**AIM OF THE TASK:**
Could you transcribe all of the data exactly and skip any pictures?

BEGIN

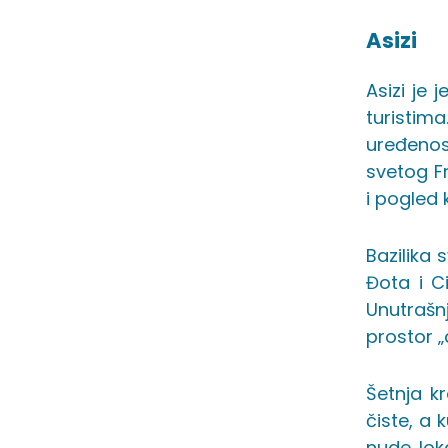
Asizi
Asizi je 
turistima
uređenost
svetog F
i pogled 
Bazilika 
Đota i Ci
Unutrašnj
prostor „
Šetnja kr
čiste, a
nude loka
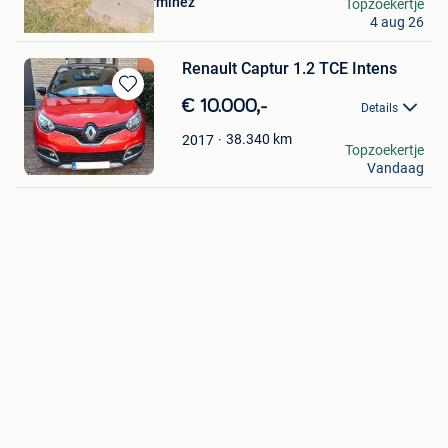
auto's en motoren lerminez
Topzoekertje
4 aug 26
Ieper
Renault Captur 1.2 TCE Intens
Bewaren
€ 10.000,-
Details
in
Mijn
38.340
km
2017
A D
Topzoekertje
Favorieten
Vandaag
Vilvoorde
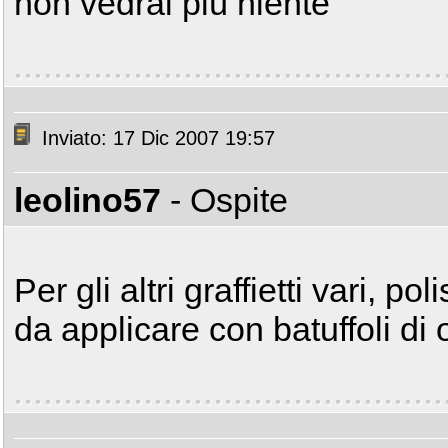
non vedrai più niente
Inviato: 17 Dic 2007 19:57
leolino57
- Ospite
Per gli altri graffietti vari, p
da applicare con batuffoli di 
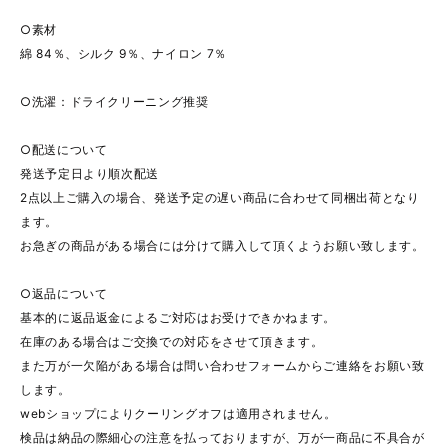
○素材
綿 84％、シルク 9％、ナイロン 7％
○洗濯：ドライクリーニング推奨
○配送について
発送予定日より順次配送
2点以上ご購入の場合、発送予定の遅い商品に合わせて同梱出荷となり
ます。
お急ぎの商品がある場合には分けて購入して頂くようお願い致します。
○返品について
基本的に返品返金によるご対応はお受けできかねます。
在庫のある場合はご交換での対応をさせて頂きます。
また万が一欠陥がある場合は問い合わせフォームからご連絡をお願い致
します。
webショップによりクーリングオフは適用されません。
検品は納品の際細心の注意を払っておりますが、万が一商品に不具合が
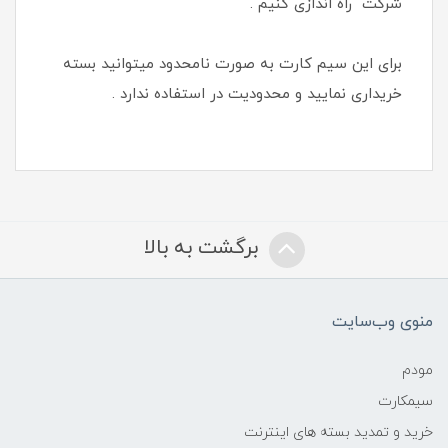
شرکت راه اندازی کنیم .
برای این سیم کارت به صورت نامحدود میتوانید بسته
خریداری نمایید و محدودیت در استفاده ندارد .
برگشت به بالا
منوی وب‌سایت
مودم
سیمکارت
خرید و تمدید بسته های اینترنت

END

**OUTPUT:**
Asizi
Asizi je 
turistima
uređenost
svetog F
i pogled 
Bazilika 
Đota i Ci
Unutrašnj
prostor „
Šetnja kr
čiste, a
nude loka
auto's en motoren lerminez
Topzoekertje
4 aug 26
Ieper
Renault Captur 1.2 TCE Intens
Bewaren
€ 10.000,-
Details
in
Mijn
38.340
km
2017
A D
Topzoekertje
Favorieten
Vandaag
Vilvoorde
non vedrai più niente
Inviato: 17 Dic 2007 19:57
leolino57
- Ospite
Per gli altri graffietti vari, p
da applicare con batuffoli di 
○素材
綿 84％、シルク 9％、ナイロン 7％
○洗濯：ドライクリーニング推奨
○配送について
発送予定日より順次配送
2点以上ご購入の場合、発送予定の遅い商品に合わせて同梱出荷となり
ます。
お急ぎの商品がある場合には分けて購入して頂くようお願い致します。
○返品について
基本的に返品返金によるご対応はお受けできかねます。
在庫のある場合はご交換での対応をさせて頂きます。
また万が一欠陥がある場合は問い合わせフォームからご連絡をお願い致
します。
webショップによりクーリングオフは適用されません。
検品は納品の際細心の注意を払っておりますが、万が一商品に不具合が
شرکت راه اندازی کنیم .
برای این سیم کارت به صورت نامحدود میتوانید بسته
خریداری نمایید و محدودیت در استفاده ندارد .
برگشت به بالا
منوی وب‌سایت
مودم
سیمکارت
خرید و تمدید بسته های اینترنت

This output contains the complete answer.